* WORKING DATA *

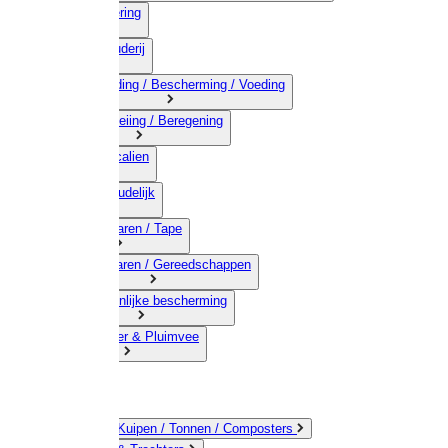
03) Afrastering
04) Veehouderij
05) Bestrijding / Bescherming / Voeding
06) Besproeiing / Beregening
07) Chemicalien
08) Huishoudelijk
09) Touwwaren / Tape
10) IJzerwaren / Gereedschappen
11) Persoonlijke bescherming
12) Kleindier & Pluimvee
Emmers / Kuipen / Tonnen / Composters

* TASK *
Once the line containing "09) Touwwaren / Tape" is found, output it and each line after it through the end of the listing above, exactly, with nothing else.

* RESULT OF THE TASK *
09) Touwwaren / Tape
10) IJzerwaren / Gereedschappen
11) Persoonlijke bescherming
12) Kleindier & Pluimvee
Emmers / Kuipen / Tonnen / Composters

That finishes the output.